縦2メートル73センチ、横1メートル93.5センチの大画面に描かれています。

描いたのは女性画家のヴィジェ=ルブランです。

1790年にフィレンツェで描かれた自画像

*「ハプスブルク展」には出展されてません。

マリー・アントワネットと同い年ヴィジェ=ルブランは彼女の寵愛を受け、宮廷画家として活躍しました。

しかしフランス革命の際に、宮廷画家であった彼女は亡命を余儀なくされます。
その後はヨーロッパ各地を転々として、最終的にはフランスに戻っています。

過去に記事でヴィジェ=ルブランについてまとめていますので、よろしければご覧になって下さい☟
【マリー・アントワネットの宮廷画家】ヴィジェ・ルブラン①【美術番組まとめ】

マリー・アントワネットは長く争いが絶えなかったフランスとの関係改善のため、14歳の若さでブルボン王朝のルイ16世の元に嫁ぎました。

この肖像画は、オーストリアからフランスに嫁いだマリー・アントワネットが、実家の母親のマリア・テレジアに送るために描かれました。

自分はフランスでちゃんとやっていますよ
というメッセージを送るために、ヴィジェ=ルブランに肖像画を描かせたのです。

近況を伝える目的にしては、大きすぎる気がしますが・・・
そこは天下のハプスブルク家!

インターネットももちろん電話も写真もない時代です。
マリア・テレジアは14歳で嫁いだ娘の成長を知りたく、肖像画を送って欲しいと手紙を出しています。

しかしマリー・アントワネットは、色々な画家に描かせても描かせてもその出来栄えに満足する事ができず、やっと出会ったヴィジェ=ルブランとこの作品ができた時には、嫁いでから8年の歳月が流れていました。

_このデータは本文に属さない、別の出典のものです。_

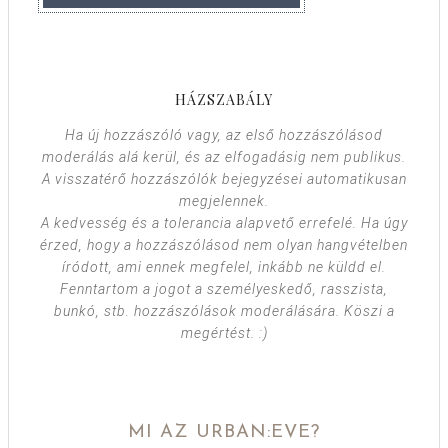
HÁZSZABÁLY
Ha új hozzászóló vagy, az első hozzászólásod
moderálás alá kerül, és az elfogadásig nem publikus.
A visszatérő hozzászólók bejegyzései automatikusan
megjelennek.
A kedvesség és a tolerancia alapvető errefelé. Ha úgy
érzed, hogy a hozzászólásod nem olyan hangvételben
íródott, ami ennek megfelel, inkább ne küldd el.
Fenntartom a jogot a személyeskedő, rasszista,
bunkó, stb. hozzászólások moderálására. Köszi a
megértést. :)
MI AZ URBAN:EVE?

出来上がった肖像画はフランスからオーストリアまで馬車で運ばれたと考えられます。
しかし大変大きなサイズ(タテ2メートル73センチ、ヨコ1メートル93.5センチ)なので、おそらくは巻いて運ばれたのでしょう。

マリー・アントワネットの母、マリア・テレジア

*「ハプスブルク展」にはこちらの作品は出品されておりません

母親のマリア・テレジアは娘のことをずっと気にかけていました。
あの子はちゃんとやれているのだろうか・・・」と。
そんな母親を安心させるためにこの肖像画を送りました。

しかし、結果は皆さまご存じの通り。
宮廷での贅沢な生活が国民の反感を買い、彼女の最期はフランス革命の最中、37歳で処刑されるという生涯でした。

肖像画に込めたメッセージ

 

この肖像画見た母マリア・テレジアは大変喜んだと言います。
それは8年越しの娘の成長した姿を見る事ができたというのはもちろん、それ以外にも母親を喜ばせる細かい仕掛けがこの絵にはあったのです。

 

その一つは画面右上に描かれている男性の胸像です。
この当時、王妃とは国王のものであり国家のものという考え方がありました。
なので王妃の肖像画には必ず、国王を象徴するものが描かれます。
つまりこの男性の胸像は夫であるフランス国王、ルイ16世なのです。

また、オーストリアとフランスは長きにわたり犬猿の仲でした。
そんな中マリー・アントワネットは、関係を修復するために嫁がされたのです。
国王の胸像が画中にあることで、フランス王妃としての肖像画になっていることに、マリア・テレジアは喜んだのです。

 

さらにこのドレスも母親を喜ばせた理由の一つでした。
このドレスは日本でいう所の十二単のような、格式のあるドレス大礼装なのです。
このドレス姿で描かせたのも「自分はフランス王妃として、フランスの伝統もちゃんと踏まえていますよ」という娘から母へのメッセージとも言えるのです。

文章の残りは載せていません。